Lankan place name in historical perspective

"Any country's toponymy consists of various layers" (Encylopaedia Britannica). Sri Lanka too has a few pre-Vijayan place names. The post-Vijayan layer is for the greater part of Sinhala origin, with a few Sanskrit names like Anuradhapura, Vjitapura, during the early period. After the 10th century, we encounter a Tamil layer, and after the 16th a Portuguese, Dutch and English layer too. Therefore, the understanding of the meanings of place names in these different contexts becomes important for historical reasons too.

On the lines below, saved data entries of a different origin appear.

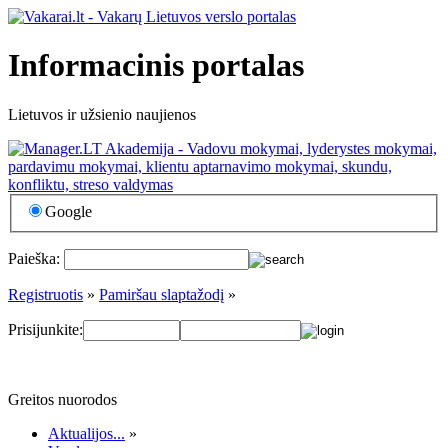
Informacinis portalas
Lietuvos ir užsienio naujienos
Google
Paieška:
Registruotis
»
Pamiršau slaptažodį
»
Prisijunkite:
Greitos nuorodos
Aktualijos...
»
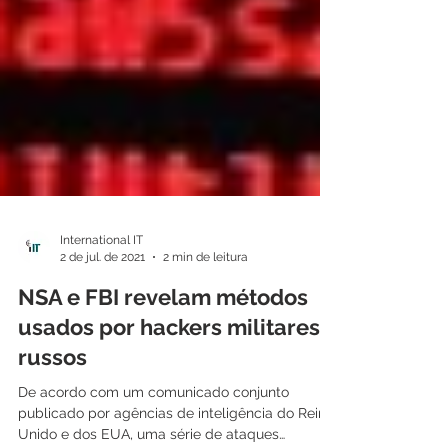
International IT
2 de jul. de 2021
2 min de leitura
NSA e FBI revelam métodos
usados por hackers militares
russos
De acordo com um comunicado conjunto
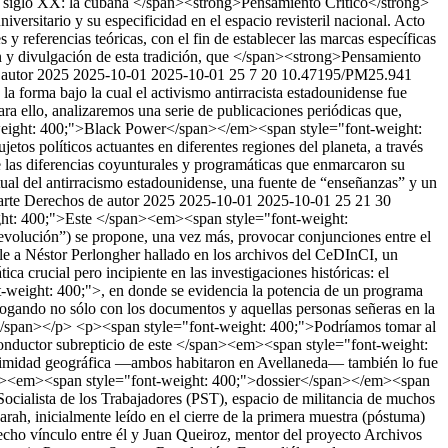
s del siglo XX: la cubana </span><strong>Pensamiento Crítico</strong>
versitario y su especificidad en el espacio revisteril nacional. Acto
 referencias teóricas, con el fin de establecer las marcas específicas
ón y divulgación de esta tradición, que </span><strong>Pensamiento
 autor 2025
2025-10-01
2025-10-01
25
7
20
10.47195/PM25.941
 forma bajo la cual el activismo antirracista estadounidense fue
ara ello, analizaremos una serie de publicaciones periódicas que,
nt-weight: 400;">Black Power</span></em><span style="font-weight:
etos políticos actuantes en diferentes regiones del planeta, a través
 de las diferencias coyunturales y programáticas que enmarcaron su
ctual del antirracismo estadounidense, una fuente de “enseñanzas” y un
rte
Derechos de autor 2025
2025-10-01
2025-10-01
25
21
30
do, sosteniendo redes políticas, imaginarios y formas de intervención diversas, críticas, tenaces e incisivas.</span></p> <p><br><br></p> <p><strong>Un inédito de “La Rosa” o los senderos de los archivos</strong></p> <p>&nbsp;</p> <p><span style="font-weight: 400;">El presente documento fue hallado dentro del fondo personal de la escritora y activista feminista y lesbiana Hilda Rais (1951-2016). Se trata de un texto mecanografiado, de cuatro carillas a simple faz. El escrito contiene en la primera página la anotación manuscrita “Néstor Perlongher”. Otro indicio de que se trata de un texto redactado por el autor de </span><strong>Austria</strong><span style="font-weight: 400;">-</span><strong>Hungría</strong><span style="font-weight: 400;"> es por la máquina de escribir Olivetti utilizada para su redacción, reconocida por Juan Queiroz quien se encuentra trabajando en una compilación de escritos inéditos de Néstor Perlongher con Cecilia Palmeiro.</span></p> <p><span style="font-weight: 400;">La caja en la que fue hallado el escrito tenía el rótulo “feminismo” en el archivo personal de Hilda. Como en muchos casos, caracterizar a un archivo como </span><em><span style="font-weight: 400;">personal </span></em><span style="font-weight: 400;">dista mucho de leerlo como </span><em><span style="font-weight: 400;">individual</span></em><span style="font-weight: 400;">. Este archivo, hoy disponible en el CeDInCI,</span><span style="font-weight: 400;"> también se encuentra atravesado por la documentación reunida y/ u organizada por Graciela Delachaux, la última pareja de la autora de </span><strong>Belvedere</strong><span style="font-weight: 400;">, quien legó con la intermediación de Laura Klein el archivo al CeDInCI, donde hoy se encuentra albergado y accesible a la consulta.&nbsp;</span></p> <p><span style="font-weight: 400;">Como práctica archivística consciente, hemos mantenido el orden original de dicha carpeta para poder vislumbrar una trama, un diálogo, más allá de la singularidad de cada uno de los documentos. En esta carpeta, este texto atribuido con bastante certeza a Néstor Perlongher, era el primero de una conjunción de textos: una traducción mecanografiada de “Cuestión de diferencia”, de Colette Guilaumin; “Que tema más embrujado el del control natalicio”, de Beatriz Edelstein (una monografía mecanografiada con dedicatoria a la propia Hilda Rais); “La Mujer y la Locura”, de Phyllis Chesler; “La ‘pequeña diferencia’ y sus grandes consecuencias”, de Alice Schwarzer, fotocopia de la traducción publicada en los </span><strong>Cuadernos Feministas</strong><span style="font-weight: 400;"> de la Asociación de Trabajo y Estudio sobre la Mujer (ATEM);&nbsp; “No sólo para lesbianas”, de Charlotte Bunch; el capítulo II de </span><strong>Política sexual</strong><span style="font-weight: 400;"> de Kate Millet editado en 1974 por el Grupo de Política Sexual (GPS) y tipeado por Néstor Latrónico; una cronología mecanografiada —con algunas anotaciones manuscritas— del surgimiento de movimientos feministas radicales en distintas partes del mundo en la década de 1970; una copia de un trabajo de Alicia Marambio para presentar en un congreso de Psicología de 1984, vinculado a los efectos psicosociales de la represión en la población (especialmente en las presas políticas), y una copia de una entrevista mecanografiada anónima, del mismo año, titulada “La mujer como víctima de la represión política”. Fotocopias, textos mecanografiados que circulaban de mano en mano, ediciones precarias de traducciones y elaboraciones propias: las formas materiales de circulación de la formación política de los grupos activistas que, en un contexto de radicalización de las izquierdas, indagaban en las peculiaridades de la opresión sexual.</span></p> <p><span style="font-weight: 400;">Este hallazgo resulta ciertamente inquietante en términos archivísticos. En el Programa de Memorias Políticas Feministas y Sexo Genéricas (“Sexo y Revolución”) del CeDInCI también dispone el archivo personal de dos activistas feministas de mayor cercanía con Perlongher que la que suponemos tuvo Hilda Rais: Sara Torres, amiga incondicional de “La Rosa” y el de María Elena Oddone, interlocutora predilecta de Perlongher en torno a los debates político e intelectuales.</span></p> <p><span style="font-weight: 400;">Este documento, sin embargo, no fue encontrado en ninguno de esos acervos. Quizás, por las peculiaridades de los mismos.&nbsp;</span></p> <p><span style="font-weight: 400;">El archivo de Sara Torres es un voluminoso fondo que atraviesa más de cuatro décadas de militancia feminista, además de conservar documentos vinculados a distintas facetas de su vida personal. Como es sabido, Sara Torres fue una militante con mucha presencia en distintos espacios desde la década de 1970 y su archivo es un testimonio fundamental de las prácticas, experiencias, acciones, lecturas disponibles e inquietudes de los feminismos. El archivo de Sara, con sus intentos escuetos de clasificación y una gran historia de generosidad para quienes quisieran consultarlo en su departamento de San Telmo, es también notorio por su volumen. Ella ha expresado su forma singular y potente de transmisión de la memoria con la siguiente frase: “como no me gusta escribir, lo guardé todo”.</span><span style="font-weight: 400;"> Dentro de ese archivo, la presencia de Perlongher es notoria: una gran cantidad de cartas y escritos, recortes periodísticos y otros documentos que dan cuenta de la estrecha relación que tuvieron durante años. Tanto en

Recent efforts by one contributor to The Island to analyse Kolamba (or Colombo) as a product of the Dutch layer falls short of arriving at the true meaning as the name existed in the pre Portuguese period also, and before that, during the Sinhala one. The Dutch using the dove or "columba" in their court of arms for the city, only goes to show that they were trying to appropriate for their period of rule, an existing place name from a previous layer. The same applies to the picture of a cock (gallus) in the Dutch court of arms for Galle. The slightly variable Sinhala forms of these places have been in use in this island long before the first Europeans arrived.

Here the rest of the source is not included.